No nos fue posible llegarnos a la plaza de Oriente, defendida por todos sus approches como campamento atrincherado. Rodeando seguimos, y por la calle de la Escalinata y de Mesón de Paños nos subimos a la calle Mayor, donde la enorme aglomeración de gente dificultaba el tránsito; quisimos pasar a la plaza de San Miguel, y la ola humana que tratamos de atravesar nos arrastró hacia Platerías. No sé las veces que fui y vine a lo largo de la calle, no por mi voluntad, sino por traslación de la masa viviente a la cual pertenecíamos mi escudero y yo. Tan pronto me veía en la embocadura de la Puerta del Sol como en el arco de Boteros. En la plaza Mayor sonaba horroroso fuego. La Guardia Civil trataba de arrojar de ella a los amotinados.

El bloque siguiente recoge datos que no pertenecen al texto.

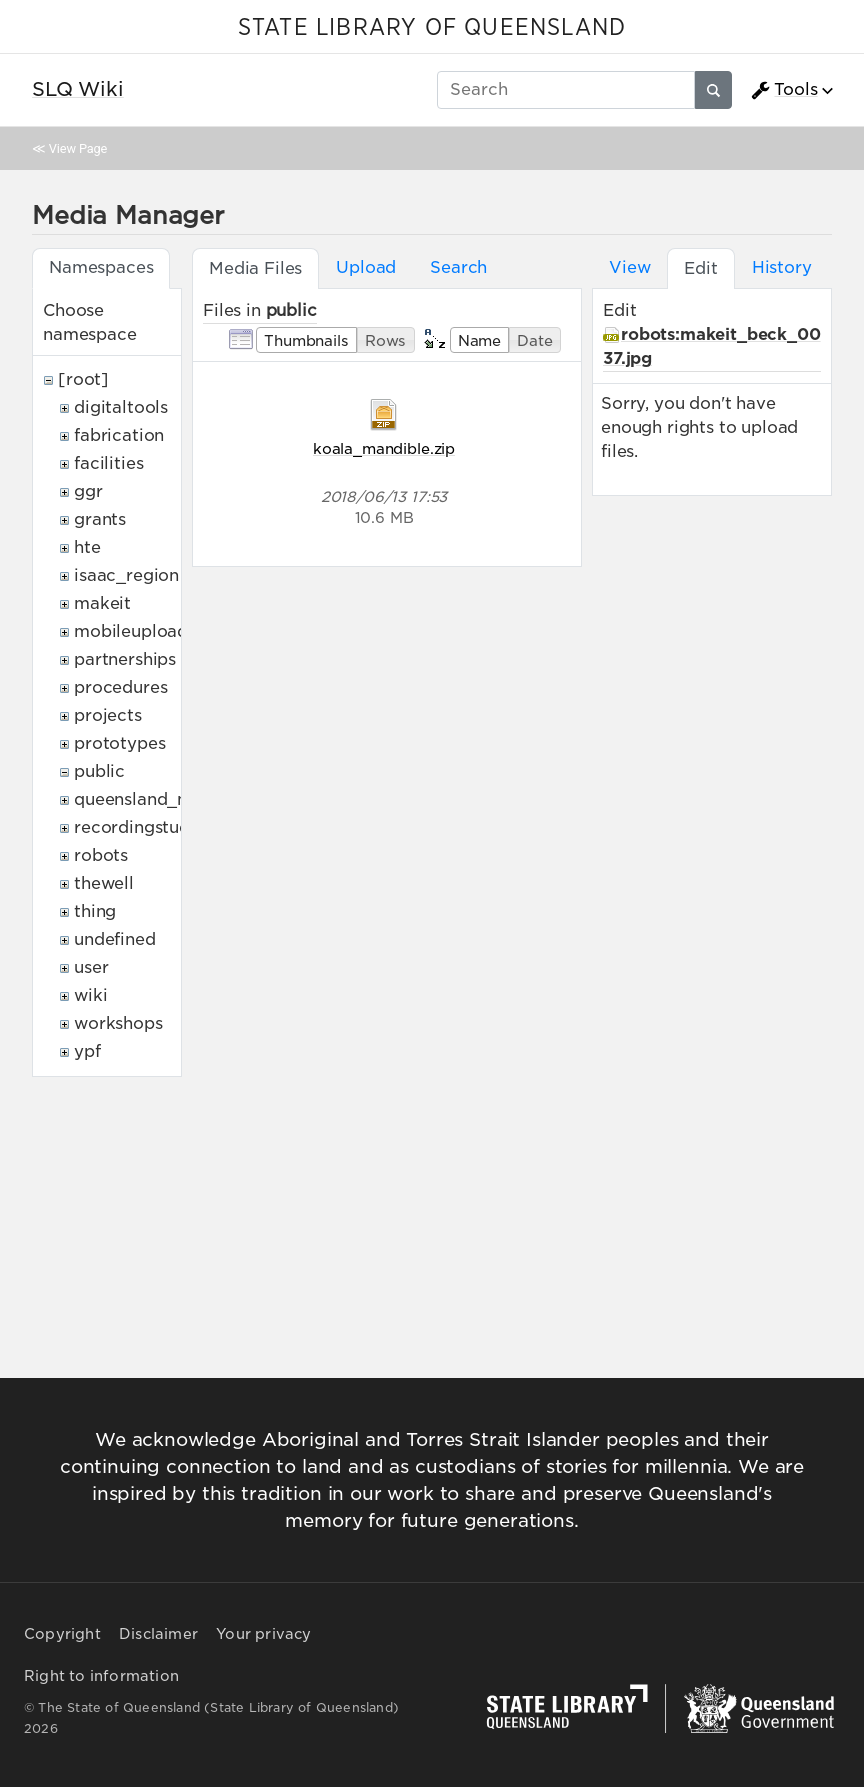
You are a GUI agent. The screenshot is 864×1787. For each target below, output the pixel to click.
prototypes (119, 743)
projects (108, 715)
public (99, 771)
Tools (784, 90)
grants (100, 519)
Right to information (101, 1676)
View (629, 267)
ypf (87, 1051)
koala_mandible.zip (384, 448)
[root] (83, 379)
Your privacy (263, 1634)
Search (458, 267)
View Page (78, 148)
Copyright (62, 1634)
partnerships (125, 659)
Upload (366, 267)
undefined (115, 939)
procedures (120, 687)
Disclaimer (158, 1634)
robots (101, 855)
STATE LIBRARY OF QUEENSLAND (432, 28)
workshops (118, 1023)
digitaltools (121, 407)
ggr (88, 491)
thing (95, 911)
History (782, 267)
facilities (108, 463)
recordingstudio (140, 827)
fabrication (119, 435)
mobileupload (131, 631)
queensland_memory (160, 799)
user (91, 967)
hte (87, 547)
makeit (102, 603)
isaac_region (126, 575)
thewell (104, 883)
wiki (90, 995)
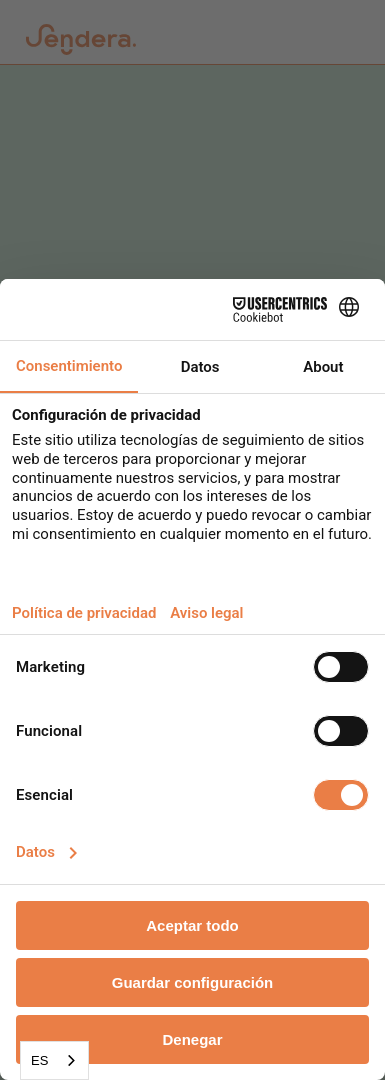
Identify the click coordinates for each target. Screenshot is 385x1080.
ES (39, 1060)
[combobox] (54, 1060)
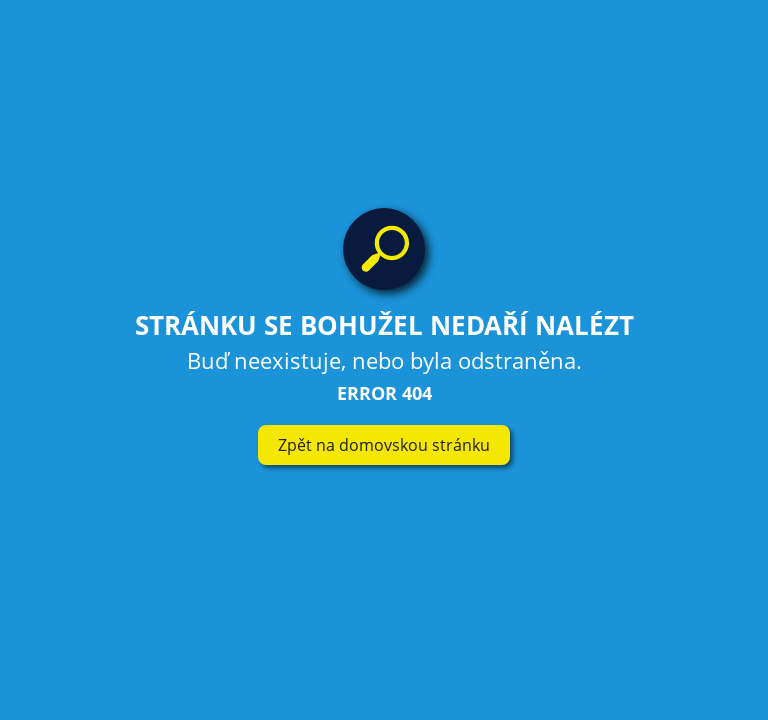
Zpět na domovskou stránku (384, 445)
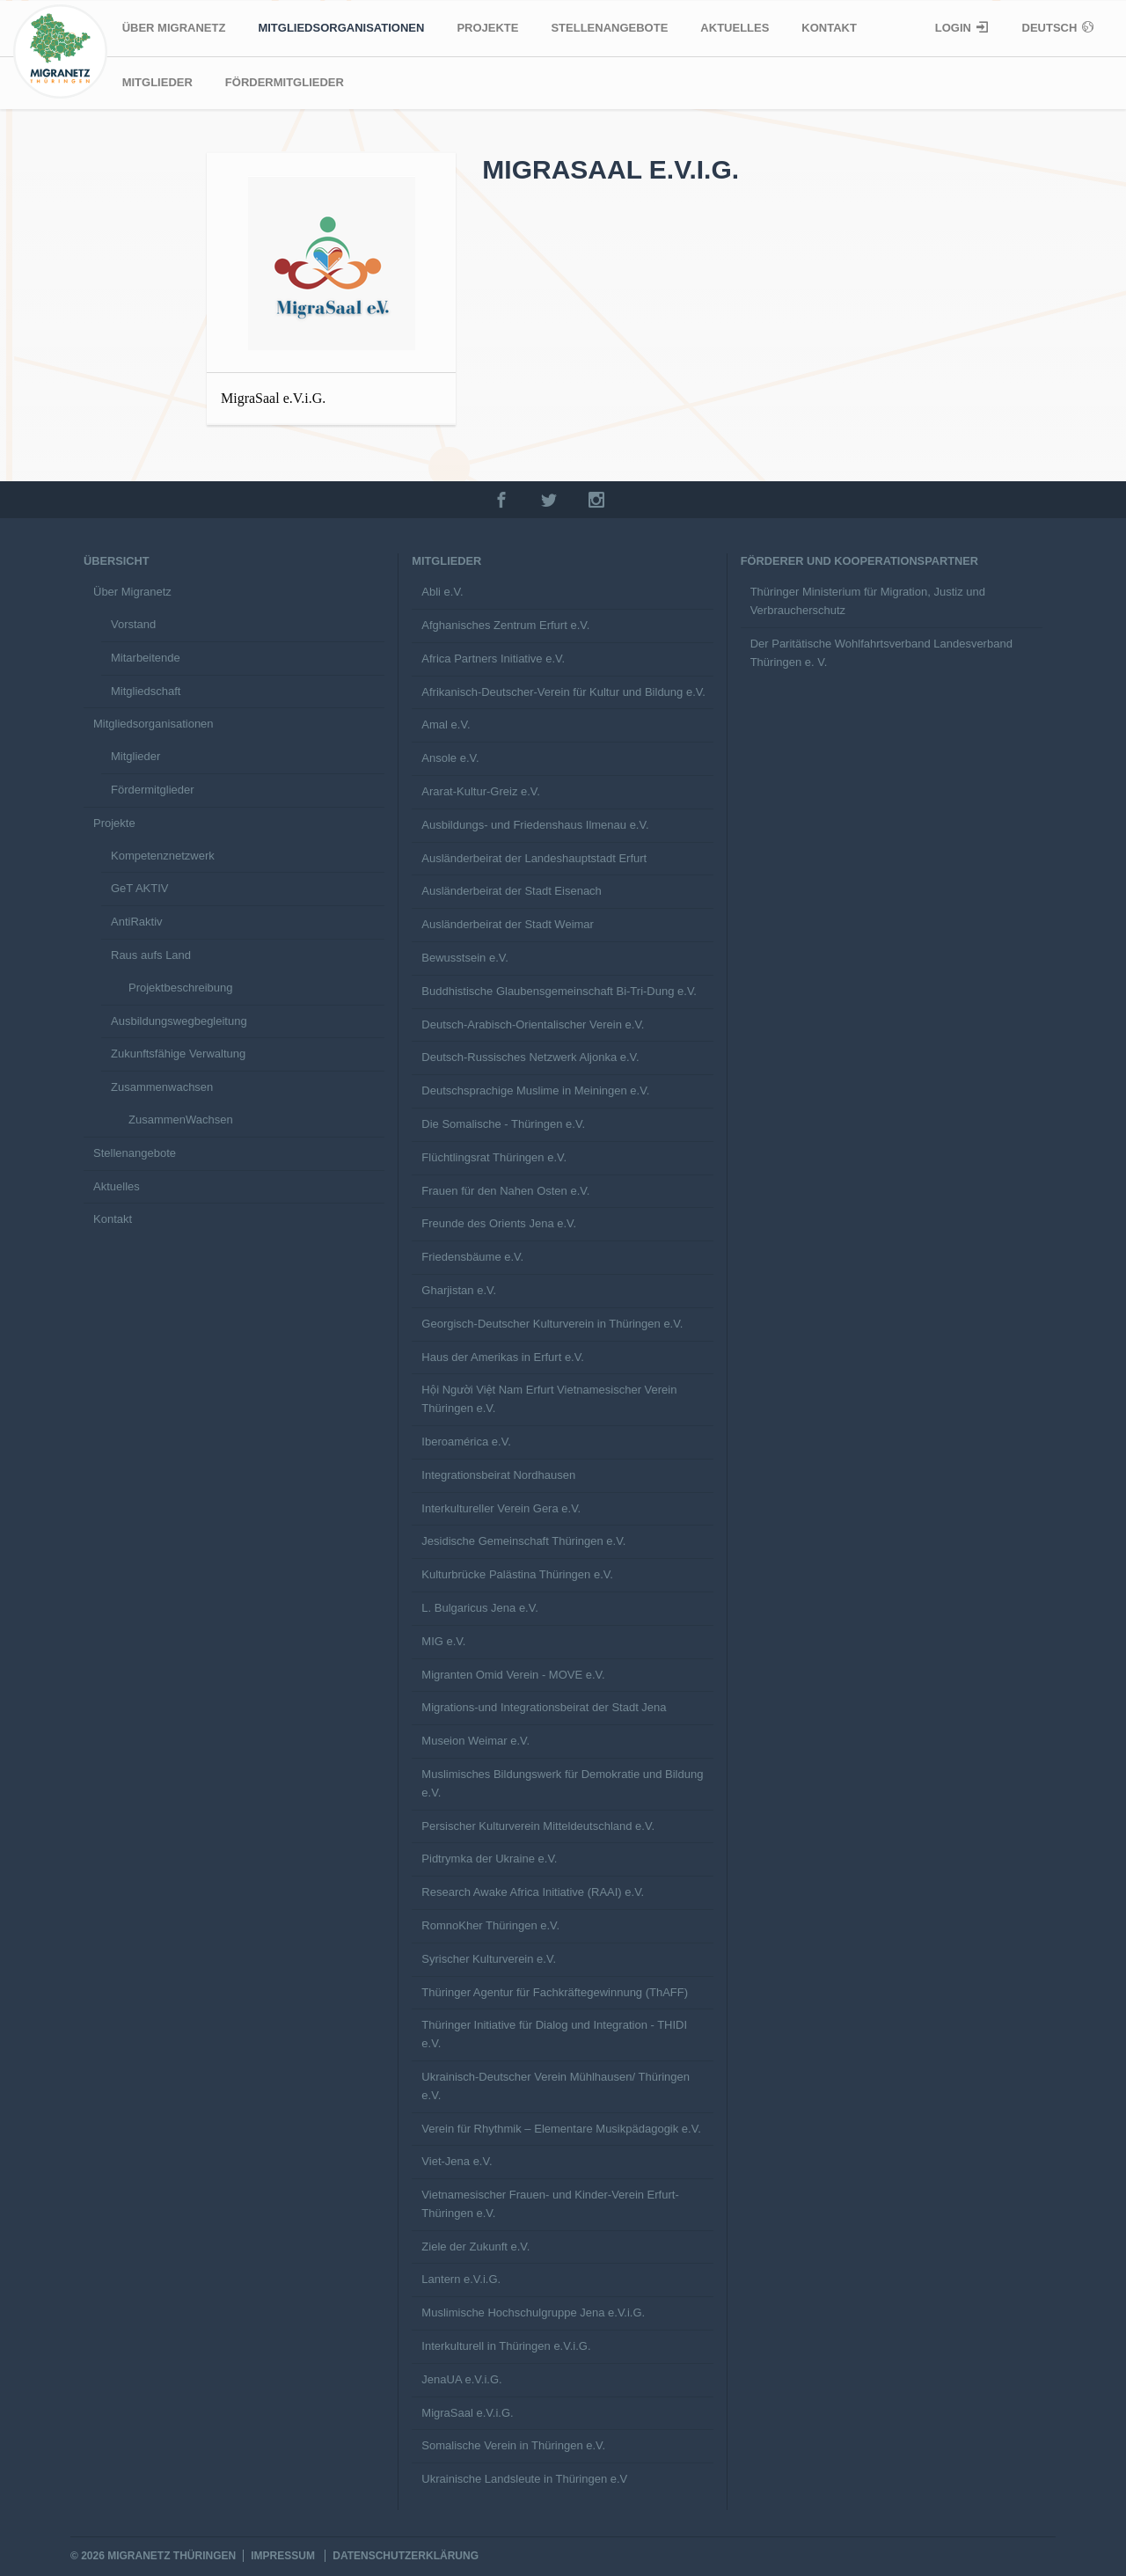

La confianza se establece pronto entre las moléculas que componen la muchedumbre, por más que estas moléculas cambien de sitio a cada instante. Caras que yo veía próximas me sonreían, y bocas de aquellas desconocidas caras me dijeron: «En Palacio no se dan a partido… No nos entendemos… Dicen que pitos, y luego son flautas…». En la onda fluctuábamos cuando aparecieron tropas por la Puerta del Sol, con un General al frente. Oí que era Mata y Alós. Con dificultad se abría camino. Antes de que llegase a la calle de Coloreros, apareció por ésta el popular Garrigó con escolta de infantería y caballería. Se encararon uno y otro caudillo; hablaron… Yo estaba lejos, nada pude oír. Mata siguió hacía los Consejos: sin duda iba a Palacio; el otro entró en la plaza. Observamos que cesaba el fuego. ¿Se entenderían al fin? ¿Traía Garrigó instrucciones de Palacio y nuevos arranques del bondadoso corazón de la Reina? Sin duda no traía nada decisivo, porque el fuego se reanudó… Fue que la Guardia Civil, por orden del valiente Coronel de Farnesio, puso culatas arriba. El pueblo entonces se arrojó obre los guardias para quitarles las armas. Pero los guardias no son gente que a dos tirones se deja desarmar… Otra vez el fuego, y algunos paisanos mandados al otro mundo.

Yo no presencié estos incidentes. Oí los tiros, y vi los heridos y muertos un rato después. Terminó la reyerta retirándose Garrigó con la Guardia Civil, y penetrando impetuosamente en la plaza por sus diferentes boquetes, el mar, el pueblo… En aquel mar iba yo con mi leal escudero, cuya vista de lince descubrió al instante rostros conocidos, y me dijo: «Vea, señor: allí, entre aquellos que manotean, está el valiente… mírelo… Don Bartolomé Gracián, en mangas de camisa, sin sombrero… Arma no lleva, si no es que la esconde.